What is being asked => Reproduce only what lies between the first line of the material below and the line containing "2018 Faces of IMSA", with both of those lines included and every line kept exact.

= = = = = = =

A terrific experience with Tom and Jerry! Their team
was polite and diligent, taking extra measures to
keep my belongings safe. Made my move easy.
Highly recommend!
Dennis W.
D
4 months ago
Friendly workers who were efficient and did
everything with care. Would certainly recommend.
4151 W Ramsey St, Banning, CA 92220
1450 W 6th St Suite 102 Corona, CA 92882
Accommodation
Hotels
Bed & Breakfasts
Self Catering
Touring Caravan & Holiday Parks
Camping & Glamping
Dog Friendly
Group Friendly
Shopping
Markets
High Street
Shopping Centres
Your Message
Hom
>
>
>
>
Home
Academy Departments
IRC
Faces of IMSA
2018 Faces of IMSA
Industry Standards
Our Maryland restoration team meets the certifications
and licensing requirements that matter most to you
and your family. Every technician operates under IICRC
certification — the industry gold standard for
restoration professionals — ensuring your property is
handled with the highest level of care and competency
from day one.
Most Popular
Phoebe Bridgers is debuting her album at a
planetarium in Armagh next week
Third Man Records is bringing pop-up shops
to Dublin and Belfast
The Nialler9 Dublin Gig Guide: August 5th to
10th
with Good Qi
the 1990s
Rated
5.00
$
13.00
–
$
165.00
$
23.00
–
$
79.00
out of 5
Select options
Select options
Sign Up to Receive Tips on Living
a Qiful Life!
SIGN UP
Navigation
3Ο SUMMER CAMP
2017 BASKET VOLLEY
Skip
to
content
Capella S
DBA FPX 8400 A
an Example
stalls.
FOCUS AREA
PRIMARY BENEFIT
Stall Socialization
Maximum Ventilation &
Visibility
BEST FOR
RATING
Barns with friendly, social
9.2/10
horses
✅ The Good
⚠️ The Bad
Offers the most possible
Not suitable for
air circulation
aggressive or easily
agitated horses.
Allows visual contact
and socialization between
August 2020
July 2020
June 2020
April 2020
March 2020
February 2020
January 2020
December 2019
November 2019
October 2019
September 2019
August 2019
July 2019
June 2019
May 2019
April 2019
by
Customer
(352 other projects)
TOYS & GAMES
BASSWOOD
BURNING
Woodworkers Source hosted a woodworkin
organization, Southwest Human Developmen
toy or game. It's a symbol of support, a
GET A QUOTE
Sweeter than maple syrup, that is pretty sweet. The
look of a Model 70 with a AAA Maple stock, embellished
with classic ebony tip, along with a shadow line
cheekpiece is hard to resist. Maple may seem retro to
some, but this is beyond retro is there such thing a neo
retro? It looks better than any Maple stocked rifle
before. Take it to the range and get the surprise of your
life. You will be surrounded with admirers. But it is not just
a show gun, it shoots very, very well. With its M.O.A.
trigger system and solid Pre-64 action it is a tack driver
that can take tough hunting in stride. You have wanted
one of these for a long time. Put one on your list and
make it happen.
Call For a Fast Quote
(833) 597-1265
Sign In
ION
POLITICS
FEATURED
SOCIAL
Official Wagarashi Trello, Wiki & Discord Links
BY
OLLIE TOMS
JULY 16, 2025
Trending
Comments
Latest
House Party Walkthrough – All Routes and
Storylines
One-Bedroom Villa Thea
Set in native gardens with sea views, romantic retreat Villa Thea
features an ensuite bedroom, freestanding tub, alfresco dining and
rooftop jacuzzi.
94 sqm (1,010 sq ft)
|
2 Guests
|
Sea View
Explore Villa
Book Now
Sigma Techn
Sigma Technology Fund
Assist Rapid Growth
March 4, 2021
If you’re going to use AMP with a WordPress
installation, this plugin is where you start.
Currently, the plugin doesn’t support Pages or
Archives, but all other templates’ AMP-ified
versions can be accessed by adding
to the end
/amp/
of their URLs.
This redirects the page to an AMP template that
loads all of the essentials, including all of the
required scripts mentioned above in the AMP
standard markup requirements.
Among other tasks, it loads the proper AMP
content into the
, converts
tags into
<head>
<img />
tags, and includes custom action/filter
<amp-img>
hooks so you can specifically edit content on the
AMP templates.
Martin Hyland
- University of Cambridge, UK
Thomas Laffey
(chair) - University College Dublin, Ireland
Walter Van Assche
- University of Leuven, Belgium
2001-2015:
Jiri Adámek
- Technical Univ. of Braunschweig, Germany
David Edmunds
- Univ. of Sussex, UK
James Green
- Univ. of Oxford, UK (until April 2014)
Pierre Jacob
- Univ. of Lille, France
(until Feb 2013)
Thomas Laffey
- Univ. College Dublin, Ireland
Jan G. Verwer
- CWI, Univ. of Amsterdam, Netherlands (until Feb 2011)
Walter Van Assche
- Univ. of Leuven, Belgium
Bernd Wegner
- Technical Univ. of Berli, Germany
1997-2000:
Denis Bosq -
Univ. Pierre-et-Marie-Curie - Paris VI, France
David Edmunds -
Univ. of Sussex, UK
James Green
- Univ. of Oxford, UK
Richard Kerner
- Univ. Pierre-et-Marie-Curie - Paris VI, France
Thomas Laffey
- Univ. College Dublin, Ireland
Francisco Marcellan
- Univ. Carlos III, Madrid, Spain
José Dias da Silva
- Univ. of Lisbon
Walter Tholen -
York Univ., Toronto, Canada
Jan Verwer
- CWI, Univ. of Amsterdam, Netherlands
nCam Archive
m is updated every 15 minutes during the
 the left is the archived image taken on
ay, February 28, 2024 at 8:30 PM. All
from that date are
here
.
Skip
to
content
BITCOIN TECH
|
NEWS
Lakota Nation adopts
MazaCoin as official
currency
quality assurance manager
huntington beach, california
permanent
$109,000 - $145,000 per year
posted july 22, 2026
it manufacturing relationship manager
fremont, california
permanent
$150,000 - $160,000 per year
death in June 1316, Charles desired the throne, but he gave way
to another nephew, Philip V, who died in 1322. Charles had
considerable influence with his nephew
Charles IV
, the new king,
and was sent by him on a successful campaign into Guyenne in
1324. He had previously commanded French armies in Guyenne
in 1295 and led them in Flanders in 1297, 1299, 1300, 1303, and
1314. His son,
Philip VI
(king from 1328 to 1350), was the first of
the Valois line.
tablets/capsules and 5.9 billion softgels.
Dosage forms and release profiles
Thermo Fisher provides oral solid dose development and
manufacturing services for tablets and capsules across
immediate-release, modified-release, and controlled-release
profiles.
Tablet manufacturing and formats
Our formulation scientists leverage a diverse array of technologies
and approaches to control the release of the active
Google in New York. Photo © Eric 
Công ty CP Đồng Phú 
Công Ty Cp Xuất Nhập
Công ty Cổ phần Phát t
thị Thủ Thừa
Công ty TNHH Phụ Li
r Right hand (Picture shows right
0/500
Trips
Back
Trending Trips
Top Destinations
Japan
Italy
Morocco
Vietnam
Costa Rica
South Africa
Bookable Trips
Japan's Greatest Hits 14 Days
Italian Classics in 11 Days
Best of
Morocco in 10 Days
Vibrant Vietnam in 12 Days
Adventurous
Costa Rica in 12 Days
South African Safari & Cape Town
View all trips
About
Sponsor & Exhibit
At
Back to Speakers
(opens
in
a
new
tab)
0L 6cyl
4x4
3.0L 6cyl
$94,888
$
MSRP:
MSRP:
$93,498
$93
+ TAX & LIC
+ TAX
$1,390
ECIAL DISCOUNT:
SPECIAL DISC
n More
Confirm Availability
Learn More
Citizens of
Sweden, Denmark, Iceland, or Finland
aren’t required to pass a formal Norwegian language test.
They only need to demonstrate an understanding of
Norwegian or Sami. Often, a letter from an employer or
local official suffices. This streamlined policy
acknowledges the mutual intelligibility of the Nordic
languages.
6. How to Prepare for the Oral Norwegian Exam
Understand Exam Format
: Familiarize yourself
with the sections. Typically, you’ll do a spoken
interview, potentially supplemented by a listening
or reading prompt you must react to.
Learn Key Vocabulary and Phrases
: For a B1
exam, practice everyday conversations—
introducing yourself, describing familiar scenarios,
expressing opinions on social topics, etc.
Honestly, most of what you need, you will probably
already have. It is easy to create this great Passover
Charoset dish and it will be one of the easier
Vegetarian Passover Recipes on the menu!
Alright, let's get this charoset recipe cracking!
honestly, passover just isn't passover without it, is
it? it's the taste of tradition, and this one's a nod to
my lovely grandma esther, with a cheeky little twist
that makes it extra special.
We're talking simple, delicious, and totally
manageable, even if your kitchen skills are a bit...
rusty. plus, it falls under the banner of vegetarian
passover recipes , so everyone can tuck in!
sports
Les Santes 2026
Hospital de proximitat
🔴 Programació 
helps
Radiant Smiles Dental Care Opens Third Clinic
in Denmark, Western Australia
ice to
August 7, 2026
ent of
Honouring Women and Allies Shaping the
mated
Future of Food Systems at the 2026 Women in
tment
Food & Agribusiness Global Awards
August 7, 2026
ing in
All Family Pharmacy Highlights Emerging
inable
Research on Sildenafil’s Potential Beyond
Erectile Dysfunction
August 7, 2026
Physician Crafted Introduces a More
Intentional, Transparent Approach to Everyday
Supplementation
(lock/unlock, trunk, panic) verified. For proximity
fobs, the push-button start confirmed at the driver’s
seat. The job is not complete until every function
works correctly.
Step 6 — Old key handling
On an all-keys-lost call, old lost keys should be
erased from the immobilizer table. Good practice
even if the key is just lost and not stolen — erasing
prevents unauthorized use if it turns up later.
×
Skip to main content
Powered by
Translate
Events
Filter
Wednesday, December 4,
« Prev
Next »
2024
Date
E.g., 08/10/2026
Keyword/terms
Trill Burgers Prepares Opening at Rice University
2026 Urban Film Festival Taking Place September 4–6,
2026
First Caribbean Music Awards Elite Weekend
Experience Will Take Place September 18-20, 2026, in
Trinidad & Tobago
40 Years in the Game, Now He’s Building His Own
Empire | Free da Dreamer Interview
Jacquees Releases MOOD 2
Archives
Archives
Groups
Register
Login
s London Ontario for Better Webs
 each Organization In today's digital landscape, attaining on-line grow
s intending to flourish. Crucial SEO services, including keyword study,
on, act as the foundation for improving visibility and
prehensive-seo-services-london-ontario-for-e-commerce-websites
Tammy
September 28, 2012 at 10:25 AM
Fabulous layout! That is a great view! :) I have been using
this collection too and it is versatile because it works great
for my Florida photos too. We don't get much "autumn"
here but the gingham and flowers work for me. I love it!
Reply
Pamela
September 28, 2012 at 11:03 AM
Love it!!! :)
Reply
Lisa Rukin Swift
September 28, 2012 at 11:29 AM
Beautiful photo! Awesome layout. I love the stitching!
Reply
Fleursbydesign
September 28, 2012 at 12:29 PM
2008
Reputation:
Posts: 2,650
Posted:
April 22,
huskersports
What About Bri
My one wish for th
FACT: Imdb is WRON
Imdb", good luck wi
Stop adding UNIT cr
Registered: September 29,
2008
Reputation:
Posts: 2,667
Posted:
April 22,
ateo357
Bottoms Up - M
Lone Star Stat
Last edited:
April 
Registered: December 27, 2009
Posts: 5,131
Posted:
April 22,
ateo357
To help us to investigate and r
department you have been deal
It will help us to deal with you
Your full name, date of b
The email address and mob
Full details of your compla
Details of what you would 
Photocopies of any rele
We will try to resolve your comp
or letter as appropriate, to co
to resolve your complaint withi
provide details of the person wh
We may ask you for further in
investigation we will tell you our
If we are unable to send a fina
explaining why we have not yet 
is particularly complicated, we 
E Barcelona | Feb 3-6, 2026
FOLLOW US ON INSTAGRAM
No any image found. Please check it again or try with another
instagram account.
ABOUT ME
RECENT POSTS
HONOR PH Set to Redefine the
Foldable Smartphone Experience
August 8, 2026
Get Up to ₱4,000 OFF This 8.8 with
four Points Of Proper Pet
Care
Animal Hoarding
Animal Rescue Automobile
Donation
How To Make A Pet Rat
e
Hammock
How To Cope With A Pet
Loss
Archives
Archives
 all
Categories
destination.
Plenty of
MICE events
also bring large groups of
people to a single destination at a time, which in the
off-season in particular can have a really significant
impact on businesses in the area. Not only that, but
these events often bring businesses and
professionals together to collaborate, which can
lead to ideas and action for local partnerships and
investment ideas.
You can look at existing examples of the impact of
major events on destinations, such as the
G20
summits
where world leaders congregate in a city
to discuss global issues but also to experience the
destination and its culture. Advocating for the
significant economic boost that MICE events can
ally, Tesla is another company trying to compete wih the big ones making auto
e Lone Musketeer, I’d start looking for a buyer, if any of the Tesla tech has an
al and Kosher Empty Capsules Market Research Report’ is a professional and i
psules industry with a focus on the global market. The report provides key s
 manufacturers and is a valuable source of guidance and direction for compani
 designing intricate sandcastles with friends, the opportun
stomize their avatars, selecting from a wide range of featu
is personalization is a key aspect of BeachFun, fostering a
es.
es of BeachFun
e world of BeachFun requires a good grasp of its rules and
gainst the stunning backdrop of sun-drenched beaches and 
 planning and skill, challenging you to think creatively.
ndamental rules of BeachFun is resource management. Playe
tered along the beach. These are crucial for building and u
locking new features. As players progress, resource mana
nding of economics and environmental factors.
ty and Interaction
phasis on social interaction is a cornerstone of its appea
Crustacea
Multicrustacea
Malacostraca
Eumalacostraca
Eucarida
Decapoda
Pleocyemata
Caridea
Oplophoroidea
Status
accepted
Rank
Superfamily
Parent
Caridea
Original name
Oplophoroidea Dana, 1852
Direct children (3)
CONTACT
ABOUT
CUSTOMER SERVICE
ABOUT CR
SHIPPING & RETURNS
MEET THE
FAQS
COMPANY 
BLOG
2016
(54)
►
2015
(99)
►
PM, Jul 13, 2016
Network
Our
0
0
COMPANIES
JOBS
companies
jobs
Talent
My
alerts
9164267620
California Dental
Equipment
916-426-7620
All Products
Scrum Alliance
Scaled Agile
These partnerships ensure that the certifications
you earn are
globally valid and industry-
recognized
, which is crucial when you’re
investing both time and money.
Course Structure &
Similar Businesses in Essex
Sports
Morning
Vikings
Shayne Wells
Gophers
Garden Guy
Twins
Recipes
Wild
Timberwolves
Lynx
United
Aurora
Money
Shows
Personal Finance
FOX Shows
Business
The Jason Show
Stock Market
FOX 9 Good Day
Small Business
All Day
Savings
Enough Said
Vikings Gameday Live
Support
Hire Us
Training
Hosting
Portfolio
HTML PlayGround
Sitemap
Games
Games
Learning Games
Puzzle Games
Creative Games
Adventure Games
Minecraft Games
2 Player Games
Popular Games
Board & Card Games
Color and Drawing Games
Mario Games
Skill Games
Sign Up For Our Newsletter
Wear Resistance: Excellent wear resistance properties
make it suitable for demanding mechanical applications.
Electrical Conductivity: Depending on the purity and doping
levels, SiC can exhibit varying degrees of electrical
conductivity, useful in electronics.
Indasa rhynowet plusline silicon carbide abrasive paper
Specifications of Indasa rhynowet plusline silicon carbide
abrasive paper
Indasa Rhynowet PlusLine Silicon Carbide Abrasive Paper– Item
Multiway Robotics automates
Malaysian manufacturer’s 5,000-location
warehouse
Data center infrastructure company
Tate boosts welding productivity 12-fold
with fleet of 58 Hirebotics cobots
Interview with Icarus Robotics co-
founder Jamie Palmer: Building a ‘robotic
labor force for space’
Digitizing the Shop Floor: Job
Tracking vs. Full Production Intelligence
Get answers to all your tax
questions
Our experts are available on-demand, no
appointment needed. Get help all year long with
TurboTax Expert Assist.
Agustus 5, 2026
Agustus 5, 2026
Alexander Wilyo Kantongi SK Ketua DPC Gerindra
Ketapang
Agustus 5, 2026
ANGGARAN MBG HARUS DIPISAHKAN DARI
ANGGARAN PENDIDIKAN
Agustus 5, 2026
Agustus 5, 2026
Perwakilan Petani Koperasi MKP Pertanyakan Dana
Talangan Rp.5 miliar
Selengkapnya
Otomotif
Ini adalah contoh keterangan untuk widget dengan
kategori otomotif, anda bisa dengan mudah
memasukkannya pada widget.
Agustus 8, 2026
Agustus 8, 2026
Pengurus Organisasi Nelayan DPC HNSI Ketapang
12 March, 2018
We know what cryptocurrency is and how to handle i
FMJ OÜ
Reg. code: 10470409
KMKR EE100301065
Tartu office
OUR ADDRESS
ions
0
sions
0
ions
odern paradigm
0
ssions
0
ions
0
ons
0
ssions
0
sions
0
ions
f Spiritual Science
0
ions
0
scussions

= = = = = = =

Finished task =>
A terrific experience with Tom and Jerry! Their team
was polite and diligent, taking extra measures to
keep my belongings safe. Made my move easy.
Highly recommend!
Dennis W.
D
4 months ago
Friendly workers who were efficient and did
everything with care. Would certainly recommend.
4151 W Ramsey St, Banning, CA 92220
1450 W 6th St Suite 102 Corona, CA 92882
Accommodation
Hotels
Bed & Breakfasts
Self Catering
Touring Caravan & Holiday Parks
Camping & Glamping
Dog Friendly
Group Friendly
Shopping
Markets
High Street
Shopping Centres
Your Message
Hom
>
>
>
>
Home
Academy Departments
IRC
Faces of IMSA
2018 Faces of IMSA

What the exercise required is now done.